> **Requirement**: Everything in the records below from the line containing "9:00 до 21:00" through the line containing "uzupełniać swoją rutynę" is to be reproduced exactly, those two lines included; no picture is to be copied.
------ Provided data
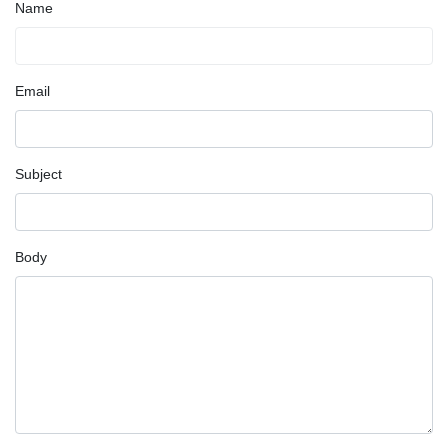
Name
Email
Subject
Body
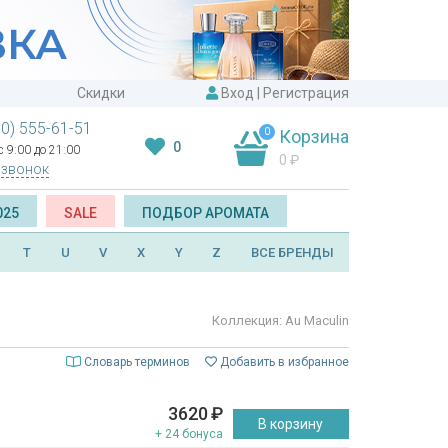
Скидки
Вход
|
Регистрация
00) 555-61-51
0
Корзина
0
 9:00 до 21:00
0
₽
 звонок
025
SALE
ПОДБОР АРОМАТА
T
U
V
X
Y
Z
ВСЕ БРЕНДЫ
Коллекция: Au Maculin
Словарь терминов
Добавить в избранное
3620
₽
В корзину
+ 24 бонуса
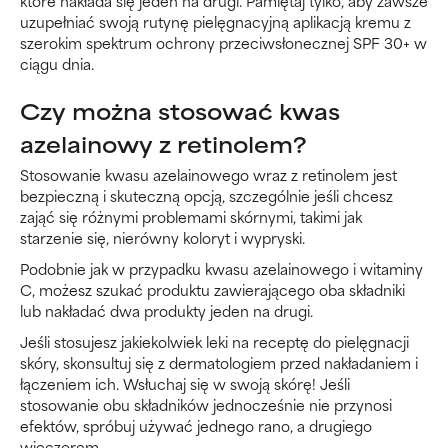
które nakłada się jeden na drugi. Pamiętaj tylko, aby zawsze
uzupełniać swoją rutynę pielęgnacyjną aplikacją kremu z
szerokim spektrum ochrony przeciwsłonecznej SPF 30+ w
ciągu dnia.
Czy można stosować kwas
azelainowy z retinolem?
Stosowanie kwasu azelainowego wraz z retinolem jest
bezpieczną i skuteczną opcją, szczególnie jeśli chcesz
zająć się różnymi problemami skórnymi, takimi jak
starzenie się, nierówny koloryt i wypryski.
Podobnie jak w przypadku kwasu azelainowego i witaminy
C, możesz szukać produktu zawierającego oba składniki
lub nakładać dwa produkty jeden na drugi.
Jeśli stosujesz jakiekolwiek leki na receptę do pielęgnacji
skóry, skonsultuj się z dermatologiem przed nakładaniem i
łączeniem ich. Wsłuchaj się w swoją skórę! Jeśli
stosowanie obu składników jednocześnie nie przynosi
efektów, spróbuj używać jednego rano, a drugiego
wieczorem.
------------
------ Provided data
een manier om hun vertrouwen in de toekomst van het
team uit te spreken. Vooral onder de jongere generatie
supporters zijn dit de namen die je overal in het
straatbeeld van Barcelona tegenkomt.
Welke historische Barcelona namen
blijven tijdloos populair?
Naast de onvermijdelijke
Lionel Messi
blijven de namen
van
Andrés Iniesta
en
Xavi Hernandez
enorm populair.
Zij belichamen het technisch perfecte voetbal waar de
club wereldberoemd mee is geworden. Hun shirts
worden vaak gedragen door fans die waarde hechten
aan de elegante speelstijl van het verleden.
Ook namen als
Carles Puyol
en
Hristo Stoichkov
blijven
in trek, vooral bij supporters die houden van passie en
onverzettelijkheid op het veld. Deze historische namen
------------
------ Provided data
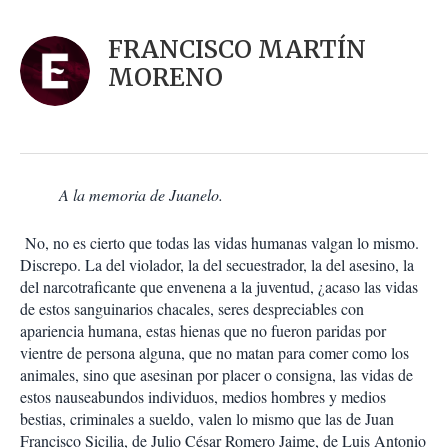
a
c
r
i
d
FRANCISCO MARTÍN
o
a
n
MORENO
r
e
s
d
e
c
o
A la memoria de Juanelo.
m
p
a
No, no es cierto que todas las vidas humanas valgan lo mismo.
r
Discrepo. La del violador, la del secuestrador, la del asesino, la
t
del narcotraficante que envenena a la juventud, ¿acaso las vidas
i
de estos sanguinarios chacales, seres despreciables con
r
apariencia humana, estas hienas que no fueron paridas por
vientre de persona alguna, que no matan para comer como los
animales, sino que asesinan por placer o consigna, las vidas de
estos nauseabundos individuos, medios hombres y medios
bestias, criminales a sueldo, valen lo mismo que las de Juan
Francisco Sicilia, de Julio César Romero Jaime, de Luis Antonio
------------
> **Response box**:
 9:00 до 21:00
0
₽
 звонок
025
SALE
ПОДБОР АРОМАТА
T
U
V
X
Y
Z
ВСЕ БРЕНДЫ
Коллекция: Au Maculin
Словарь терминов
Добавить в избранное
3620
₽
В корзину
+ 24 бонуса
które nakłada się jeden na drugi. Pamiętaj tylko, aby zawsze
uzupełniać swoją rutynę pielęgnacyjną aplikacją kremu z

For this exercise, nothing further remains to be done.